Guante – “How to Explain White Supremacy to a White Supremacist”

I wanted to write something about how “white supremacy” is bigger and more insidious than just literal white supremacists marching around with torches. But this is also about highlighting the *connection* between those people and the everyday acts/attitudes/policies that make them possible. Pushing back has to happen at multiple levels too– denouncing and disrupting specific acts of terror, but also uprooting their worldview in the classroom, the office, the church, the comment thread, the home, and everywhere.

Patricia Smith – Skinhead
A classic poem that seeks to explore the motivations of hateful bigots, without ever making excuses for them. There’s so much in here about empathy (in a critical sense), perspective, and what lenses people use to see the world.

Kevin Yang – “Come Home”
This poem is warm, funny, and approachable, using empathy-generating personal stories to make a larger point about xenophobia, the refugee experience, and finding home. “Call me Hmong before you call me American, because Hmong is the closest word I know to home.”

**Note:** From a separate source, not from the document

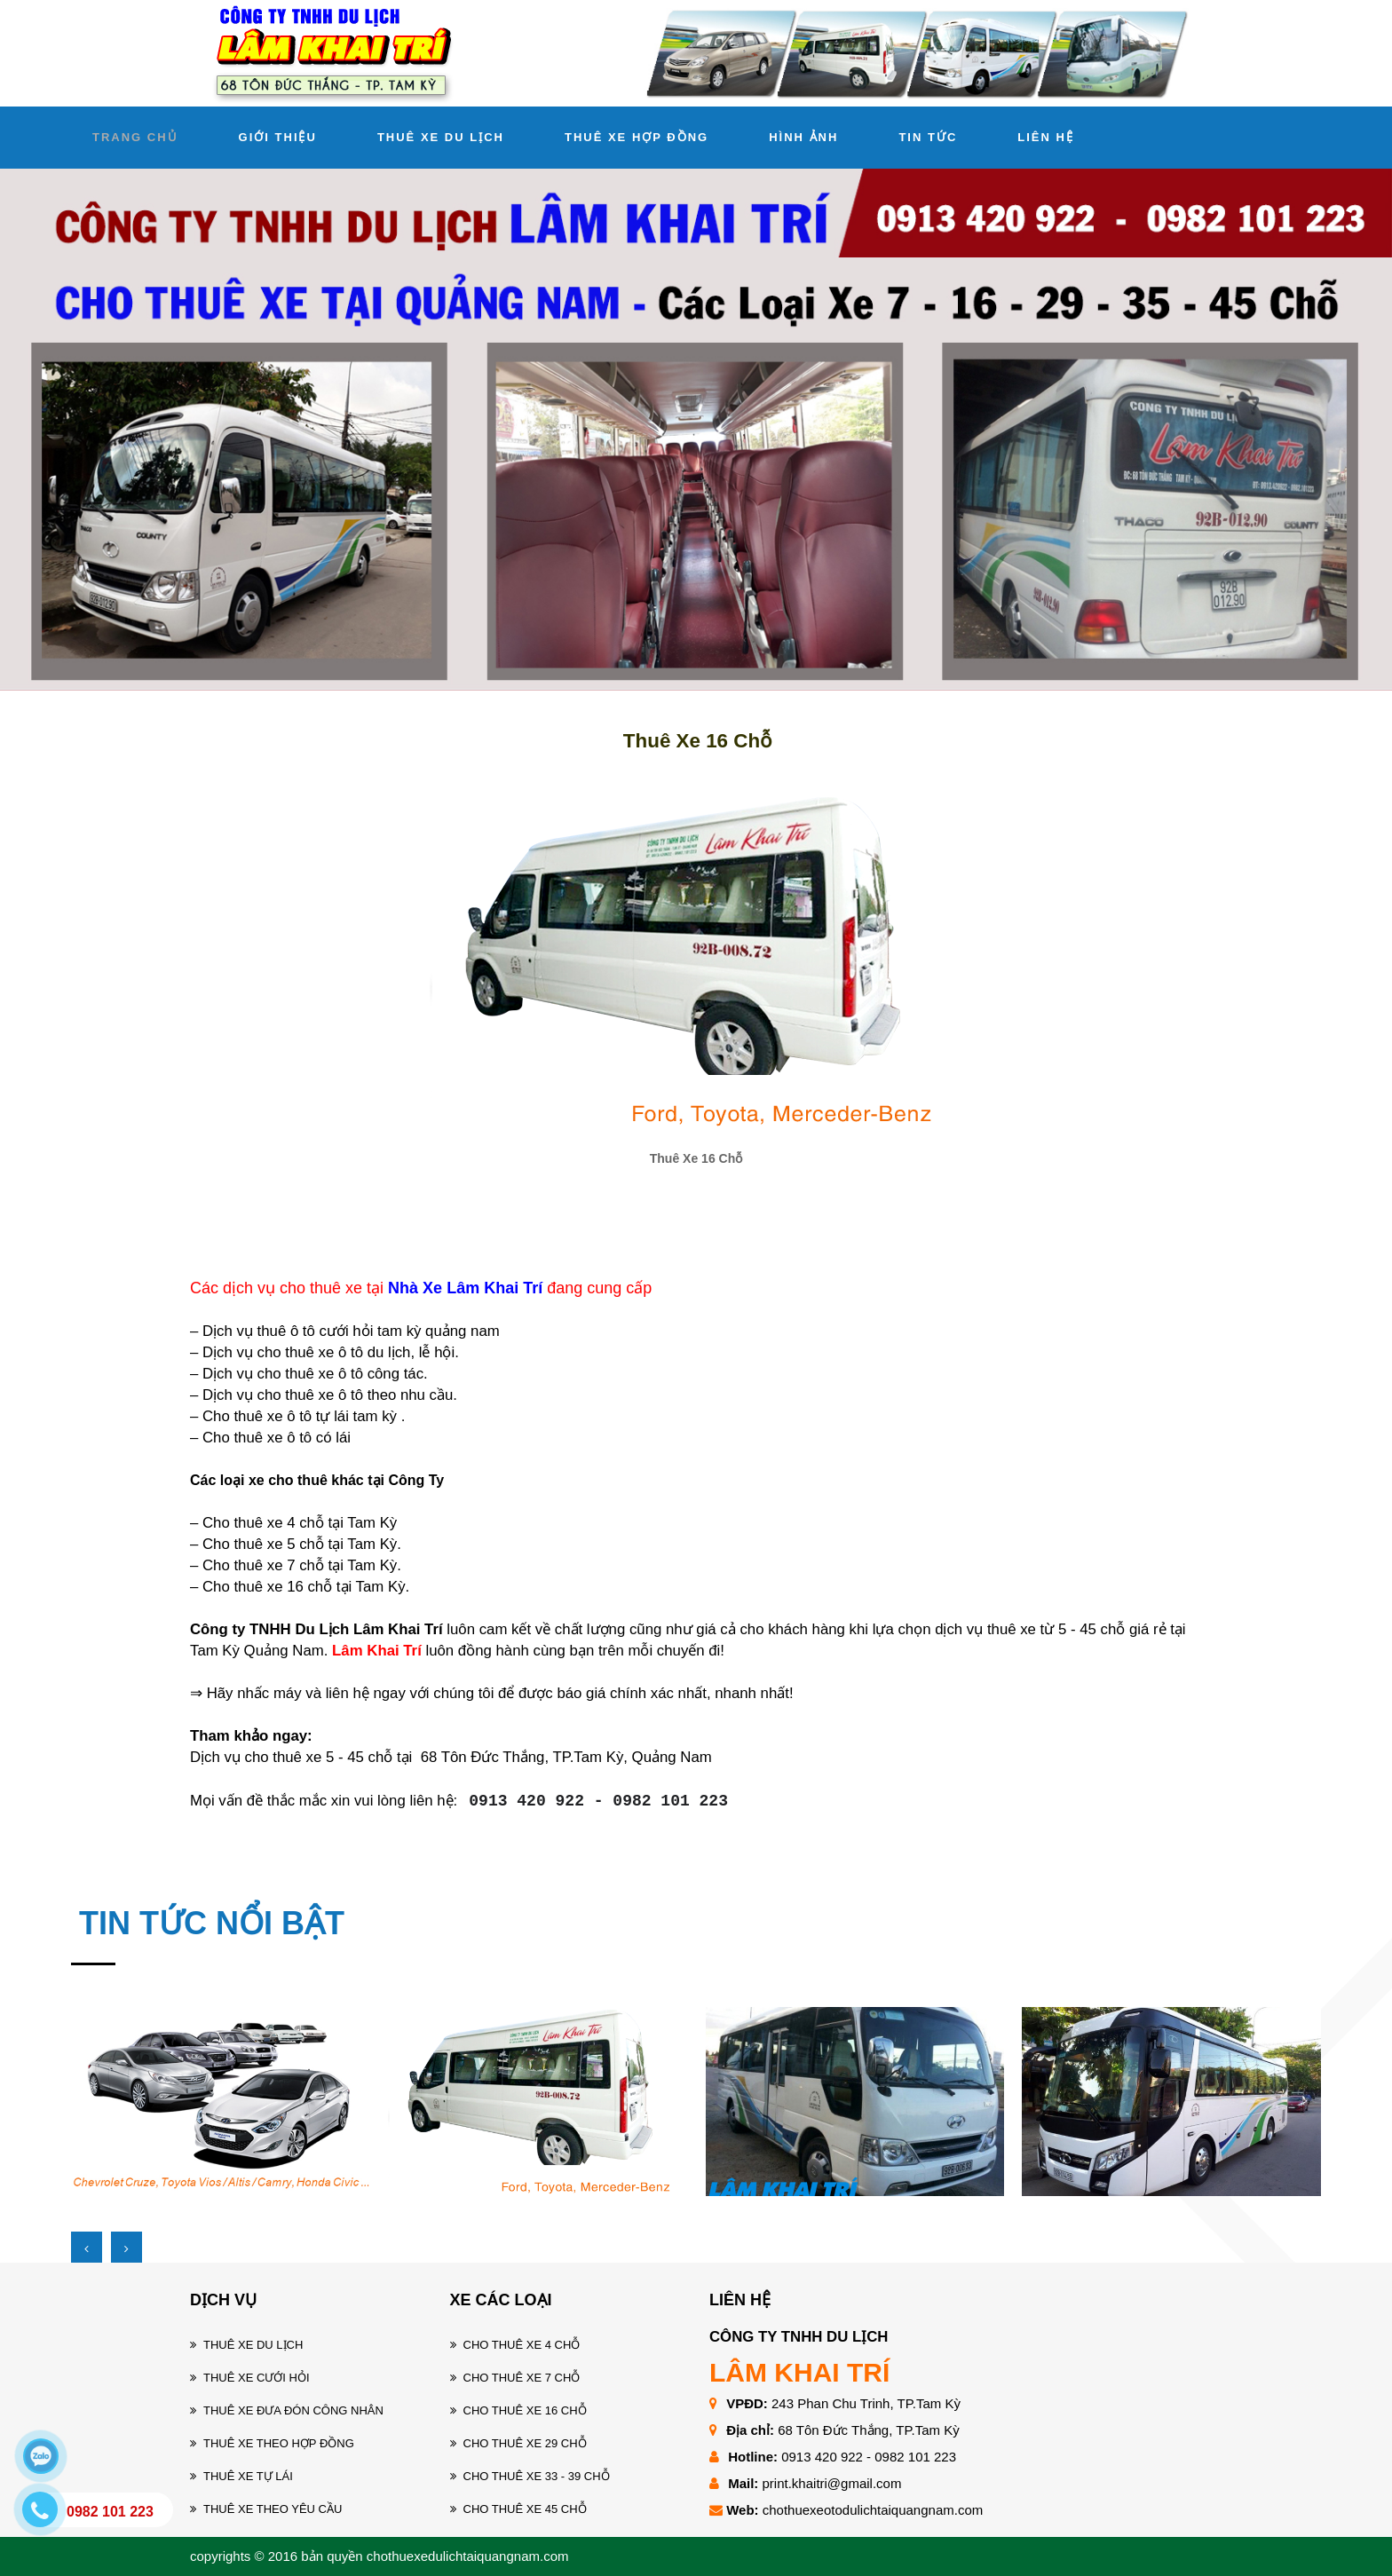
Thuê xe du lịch (253, 2344)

This poem is heartbreaking. Sad poems can be useful when crafting activities or discussions focused on walking in someone else’s shoes. “Year after year she makes flowers bloom in the hood, petals in the face of this land that doesn’t want her here.”

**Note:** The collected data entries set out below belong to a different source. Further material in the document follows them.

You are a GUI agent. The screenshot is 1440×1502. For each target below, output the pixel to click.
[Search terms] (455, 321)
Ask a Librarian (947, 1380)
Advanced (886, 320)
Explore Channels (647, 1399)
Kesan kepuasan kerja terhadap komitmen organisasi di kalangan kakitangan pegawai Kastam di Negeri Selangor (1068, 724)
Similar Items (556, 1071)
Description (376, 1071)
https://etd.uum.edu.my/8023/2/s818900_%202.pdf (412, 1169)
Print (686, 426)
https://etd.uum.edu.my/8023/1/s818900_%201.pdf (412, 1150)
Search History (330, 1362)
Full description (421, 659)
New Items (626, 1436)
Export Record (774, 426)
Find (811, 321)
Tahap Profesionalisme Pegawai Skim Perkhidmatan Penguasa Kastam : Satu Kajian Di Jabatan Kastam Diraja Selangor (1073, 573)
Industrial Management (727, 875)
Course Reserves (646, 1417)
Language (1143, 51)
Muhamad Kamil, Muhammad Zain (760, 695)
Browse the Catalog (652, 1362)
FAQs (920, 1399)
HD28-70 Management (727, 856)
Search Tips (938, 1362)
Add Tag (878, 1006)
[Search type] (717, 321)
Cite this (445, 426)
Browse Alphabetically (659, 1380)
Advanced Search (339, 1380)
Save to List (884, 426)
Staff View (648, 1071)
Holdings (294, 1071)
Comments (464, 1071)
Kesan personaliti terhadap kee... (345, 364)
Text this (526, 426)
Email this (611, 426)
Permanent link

Talking about racism involves *talking* about racism, and this piece has always been a favorite of mine because of how it illuminates how those conversations so often go. It’s absurdist, and even funny, but it points to something deadly serious and can be a useful entry point for talking about how we talk about racism.

Anthony McPherson – All Lives Matter (1800s Edition)
I can’t think of a better deconstruction of the excuses and rationalizations that white people use to distance themselves from white supremacy. Obviously, this won’t work for every audience, in every situation, but it can be a very powerful exploration of how rhetoric can be used to mask racism.

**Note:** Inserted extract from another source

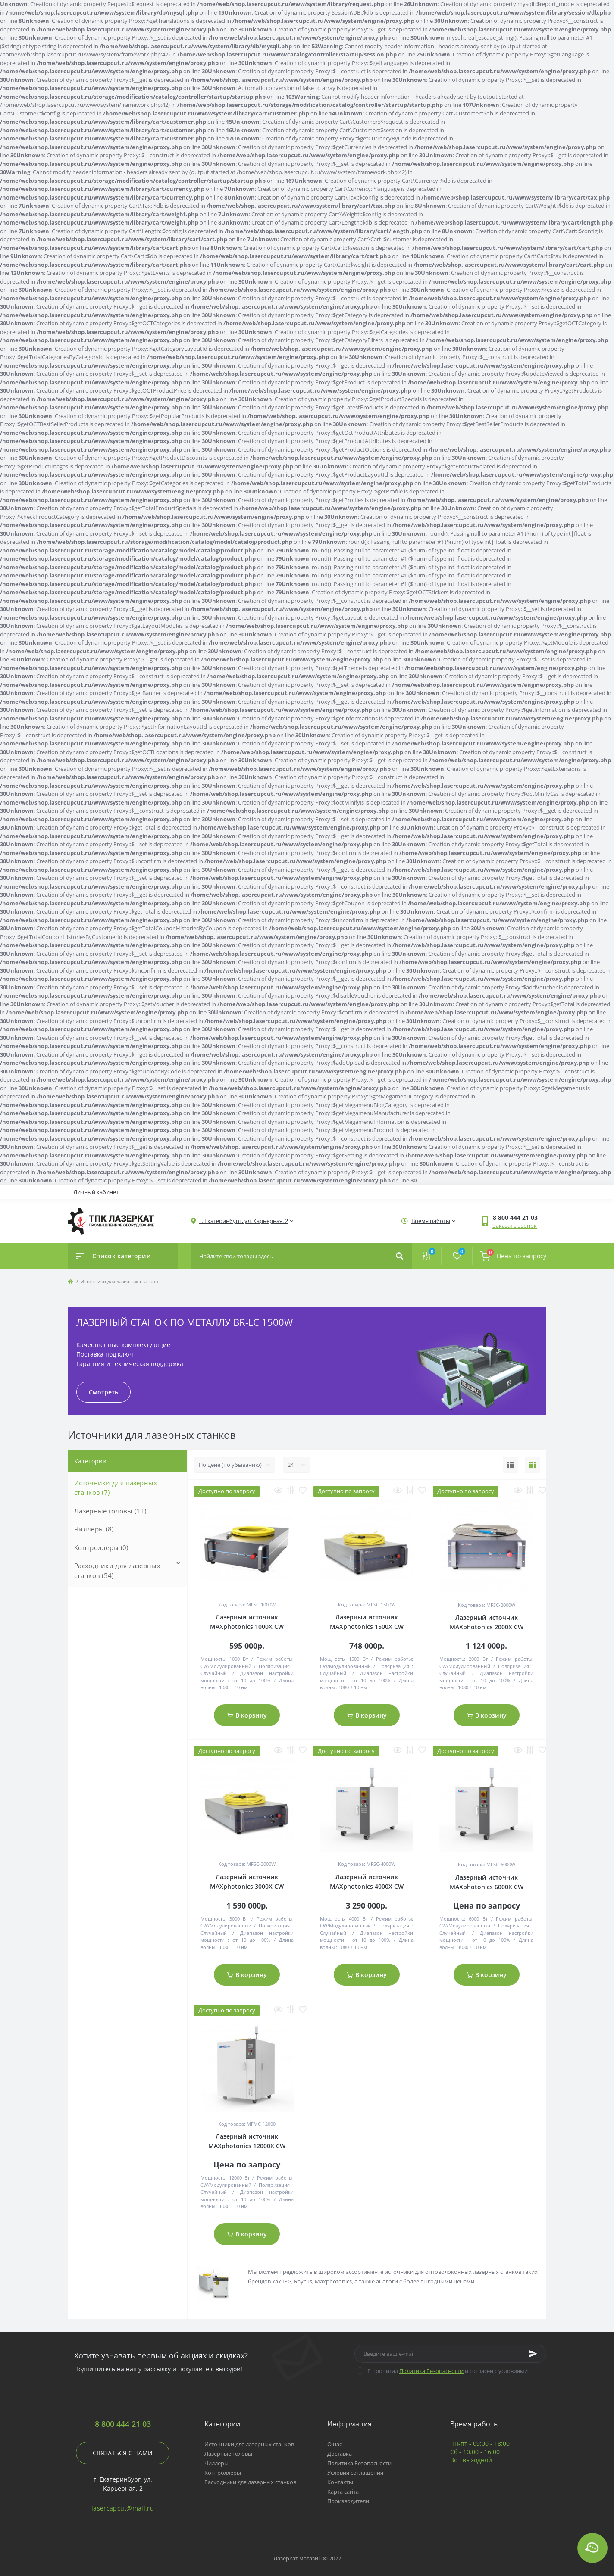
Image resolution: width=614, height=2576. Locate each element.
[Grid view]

Another piece that uses juxtaposition and humor to highlight the absurdity of how white supremacy is, and isn’t, talked about in the US.

William Evans – “They Love Us Here”
Students sometimes struggle with the notion that tokenism, “positive” stereotypes, or other forms of “benevolent racism” are harmful. Even well-meaning people can contribute to a white supremacist society. This poem can be an entry point into that conversation.

Carlos Andrés Gómez – “12 Reasons to Abolish C.B.P & I.C.E”
So much white supremacist terrorism takes root in xenophobia and anti-immigrant hate. This poem can be a first step toward interrogating that.

Denice Frohman – “Borders”
Yet another poem showcasing the power of storytelling; this is a poem that might have different things to say to different audiences- but they’re all valuable.

Aamer Rahman – “Reverse Racism”
I’m cheating here since this isn’t a poem; it’s just really good. One reason we talk so much about “racism” in the US rather than “white supremacy” is because racism can be (incorrectly) framed as attitude. And anyone of any identity can have a bad attitude. But white supremacy is about power. It’s about history. And this short video illustrates that perfectly.

    Hope those can be useful; feel free to share more in the comments. 

    Of course, these are all for sparking dialogue, because dialogue matters. But action also matters. Whether it’s a classroom full of high-schoolers, a book club, a discussion group in a church basement, or some other setting, what matters is how we translate these discussions, these epiphanies, and these feelings into action. That’s another post, but hopefully, there’s something here that can be a useful start.